Ailsa, Alicia, Alisha – where on earth did you get the ‘h’ from?! All these variations, mutilated forms that seem to go in circles, never quite getting there. I don’t mean that there’s anything wrong with these names, but they are not mine. The worst is when people say my surname, regurgitating Machoooina at me. This is particularly painful as it comes from the same root in Russian as urine.

I have attempted coming up with stories, breaking up my name in an effort for people to find it easier to say: try “Ma, tune in?” as though you were rudely telling your Mum to listen, and then add an “ah.” “Oh – I get it!” says the person – and reverts back to the same distorted cacophony.

I may seem harsh. My name is foreign. It’s strange. And it is so at odds with my outward appearance as a born and bred Scot.

Yet my name is an irreplaceable part of me, and when people don’t want to make a slight effort to try saying it right, they are brushing a part of me away.

People often think there’s been a typo – someone’s written the ‘I’ after the ‘L’ when it should be before. It has to be, because such names do not exist.
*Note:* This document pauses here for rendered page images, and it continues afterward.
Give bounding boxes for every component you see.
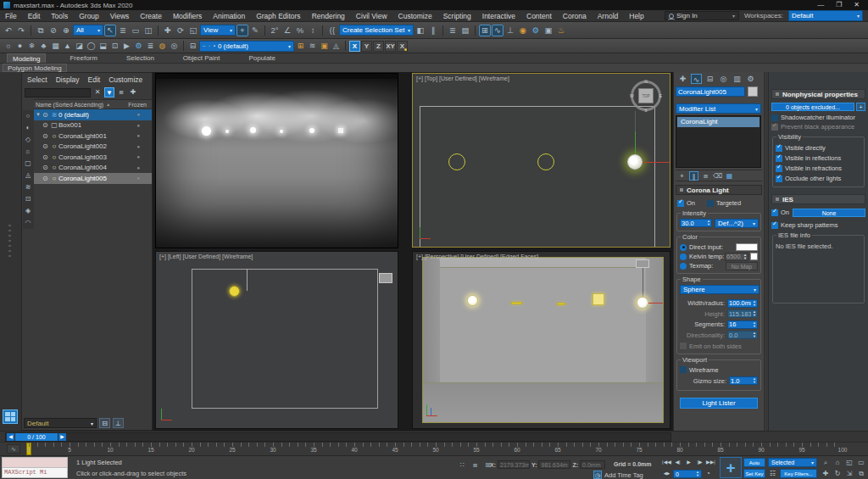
frozen-toggle-icon[interactable]: ●: [136, 123, 140, 128]
on-checkbox[interactable]: On: [677, 198, 695, 208]
maxscript-mini-listener[interactable]: MAXScript Mi: [2, 457, 68, 478]
hierarchy-mode-icon[interactable]: ⊥: [113, 418, 124, 428]
checkbox-icon[interactable]: [680, 343, 687, 349]
light-color-swatch[interactable]: [736, 243, 758, 251]
viewport-perspective[interactable]: [+] [Perspective] [User Defined] [Edged …: [412, 251, 670, 429]
object-name[interactable]: CoronaLight004: [58, 164, 107, 171]
frozen-toggle-icon[interactable]: ●: [136, 133, 140, 138]
checkbox-icon[interactable]: [776, 165, 782, 172]
ribbon-tab-object-paint[interactable]: Object Paint: [178, 53, 225, 63]
frozen-toggle-icon[interactable]: ●: [136, 165, 140, 170]
lock-explorer-icon[interactable]: ⧈: [116, 87, 126, 97]
corona-show-map-icon[interactable]: ◎: [169, 41, 180, 52]
axis-y-button[interactable]: Y: [361, 41, 372, 52]
layer-explorer-mode-icon[interactable]: ⊟: [99, 418, 110, 428]
explorer-row-coronalight005[interactable]: ⊙○CoronaLight005●: [34, 173, 152, 184]
hierarchy-tab-icon[interactable]: ⊟: [704, 74, 715, 84]
create-selection-set-field[interactable]: Create Selection Set ▾: [339, 25, 414, 36]
targeted-checkbox[interactable]: Targeted: [707, 198, 741, 208]
display-all-icon[interactable]: ○: [23, 111, 33, 121]
corona-light-disc[interactable]: [511, 302, 522, 304]
keyboard-shortcut-override-icon[interactable]: ({: [326, 25, 338, 36]
render-production-icon[interactable]: ♨: [555, 25, 567, 36]
viewport-top-label[interactable]: [+] [Top] [User Defined] [Wireframe]: [416, 75, 509, 81]
explorer-preset-dropdown[interactable]: Default ▾: [24, 418, 97, 428]
menu-content[interactable]: Content: [526, 12, 552, 20]
selection-filter-dropdown[interactable]: All ▾: [73, 25, 103, 36]
expander-icon[interactable]: ▼: [36, 112, 42, 117]
configure-modifier-sets-icon[interactable]: ▦: [725, 171, 734, 181]
corona-tree-icon[interactable]: ♣: [38, 41, 49, 52]
viewcube-top-face[interactable]: TOP: [638, 88, 654, 103]
checkbox-icon[interactable]: [677, 200, 684, 207]
corona-light-sphere[interactable]: [467, 295, 478, 306]
corona-material-icon[interactable]: ◍: [157, 41, 168, 52]
maxscript-listener-label[interactable]: MAXScript Mi: [3, 468, 67, 477]
visibility-checkbox-visible-in-refractions[interactable]: Visible in refractions: [776, 164, 861, 173]
corona-torus-icon[interactable]: ◯: [86, 41, 97, 52]
select-and-manipulate-icon[interactable]: ✎: [249, 25, 261, 36]
menu-edit[interactable]: Edit: [28, 12, 41, 20]
splitter-handle[interactable]: [8, 225, 11, 259]
display-shapes-icon[interactable]: ◇: [23, 135, 33, 145]
object-name[interactable]: CoronaLight005: [58, 175, 107, 182]
frozen-column-header[interactable]: Frozen: [128, 102, 147, 108]
menu-rendering[interactable]: Rendering: [312, 12, 345, 20]
frozen-toggle-icon[interactable]: ●: [136, 154, 140, 159]
corona-light-disc[interactable]: [557, 303, 565, 305]
checkbox-icon[interactable]: [771, 124, 778, 131]
corona-light-icon-left-view[interactable]: [229, 286, 240, 297]
menu-corona[interactable]: Corona: [563, 12, 587, 20]
checkbox-icon[interactable]: [707, 200, 714, 207]
checkbox-icon[interactable]: [680, 366, 687, 373]
corona-plane-icon[interactable]: ▦: [50, 41, 61, 52]
corona-light-square[interactable]: [593, 293, 604, 305]
material-editor-icon[interactable]: ◉: [517, 25, 529, 36]
viewport-left[interactable]: [+] [Left] [User Defined] [Wireframe]: [155, 251, 398, 429]
display-helpers-icon[interactable]: ◬: [23, 170, 33, 181]
use-pivot-point-center-icon[interactable]: ⌖: [236, 25, 248, 36]
axis-x-button[interactable]: X: [397, 41, 408, 52]
add-time-tag[interactable]: ◷ Add Time Tag: [593, 471, 643, 479]
axis-x-button[interactable]: X: [349, 41, 360, 52]
key-filters-button[interactable]: Key Filters...: [780, 469, 817, 478]
texmap-button[interactable]: No Map: [726, 262, 758, 270]
window-crossing-icon[interactable]: ◫: [142, 25, 154, 36]
objects-excluded-button[interactable]: 0 objects excluded...: [771, 103, 854, 111]
add-excluded-button[interactable]: +: [856, 103, 865, 111]
x-coordinate-field[interactable]: 2179.373m: [498, 460, 530, 469]
corona-proxy-icon[interactable]: ⊡: [109, 41, 120, 52]
width-radius-spinner[interactable]: 100.0mm ▲▼: [727, 299, 758, 308]
ribbon-tab-modeling[interactable]: Modeling: [7, 53, 46, 63]
previous-frame-button[interactable]: ◀: [7, 433, 14, 441]
corona-interactive-render-icon[interactable]: ▶: [121, 41, 132, 52]
pin-stack-icon[interactable]: ⌖: [677, 171, 687, 181]
visibility-eye-icon[interactable]: ⊙: [42, 142, 50, 150]
toggle-layer-explorer-icon[interactable]: ▤: [459, 25, 471, 36]
select-and-link-icon[interactable]: ⧉: [35, 25, 47, 36]
selected-corona-light[interactable]: [637, 297, 648, 309]
select-and-scale-icon[interactable]: ◱: [187, 25, 199, 36]
name-column-header[interactable]: Name (Sorted Ascending): [36, 102, 103, 108]
corona-light-circle[interactable]: [448, 153, 465, 170]
remove-modifier-icon[interactable]: ⌫: [713, 171, 722, 181]
axis-xy-button[interactable]: XY: [385, 41, 396, 52]
menu-animation[interactable]: Animation: [213, 12, 245, 20]
spinner-snap-toggle-icon[interactable]: ↕: [307, 25, 319, 36]
display-geometry-icon[interactable]: ◐: [23, 123, 33, 133]
time-configuration-icon[interactable]: ◔: [704, 469, 713, 478]
workspace-dropdown[interactable]: Default ▾: [788, 10, 863, 21]
object-name[interactable]: CoronaLight002: [58, 142, 107, 150]
ribbon-tab-freeform[interactable]: Freeform: [64, 53, 102, 63]
selection-lock-toggle-icon[interactable]: ∷: [458, 460, 467, 470]
maxscript-listener-top[interactable]: [3, 458, 67, 468]
create-key-button[interactable]: +: [720, 457, 742, 478]
intensity-spinner[interactable]: 30.0 ▲▼: [680, 219, 712, 227]
visibility-eye-icon[interactable]: ⊙: [42, 164, 50, 171]
create-tab-icon[interactable]: ✚: [677, 74, 688, 84]
close-button[interactable]: ✕: [854, 1, 860, 9]
menu-create[interactable]: Create: [140, 12, 162, 20]
display-xrefs-icon[interactable]: ◈: [23, 206, 33, 216]
axis-z-button[interactable]: Z: [373, 41, 384, 52]
keep-sharp-patterns-checkbox[interactable]: Keep sharp patterns: [771, 220, 865, 230]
It still feels strange when people think you’re name – something so inextricably linked with your identity – is a mistake.

We have probably all heard that using someone’s name inspires a closer connection. “A person’s name is to him or her, the sweetest and most important sound in any language,” as said by Dale Carnegie, the writer of How to Win Friends and to Influence People (a title that makes me want to sing Fagin’s Reviewing the Situation). I guess I am in some way immune from these manipulative ploys, as salespeople’s attempts do not illicit feelings of warmth and inclusion. Especially since they are usually accompanied by wincing and twisting of mouths into fantastical positions.

Many people change their names when they go abroad. This is particular common for the Chinese, some of whom even give their babies English names so as to help them in studying or working overseas when they grow up, fearing that they will not be as well accepted with a foreign-sounding name. I would say that this is perhaps only slightly over-reacting, for people are often filled with a sense of dread and mistrust when they see a foreign name. Even here in St Andrews, where we are supposedly so diverse, recently a guy earnestly entreated me not to trust people with strange surnames. This was before I told him mine.

People often introduce themselves to me with a British pronunciation, or a different name altogether, and I find myself slightly hurt. It’s like they’re not letting me into a part their life, not bothering to. I often delicately ask if that is the name they prefer, and I am usually greeted with a look of surprise, and a wide smile.

Our names are so important to us, that when they are distorted or changed it is like a chord that is not quite right. But when you call it out “Ah-lee-sa” – it rings out true.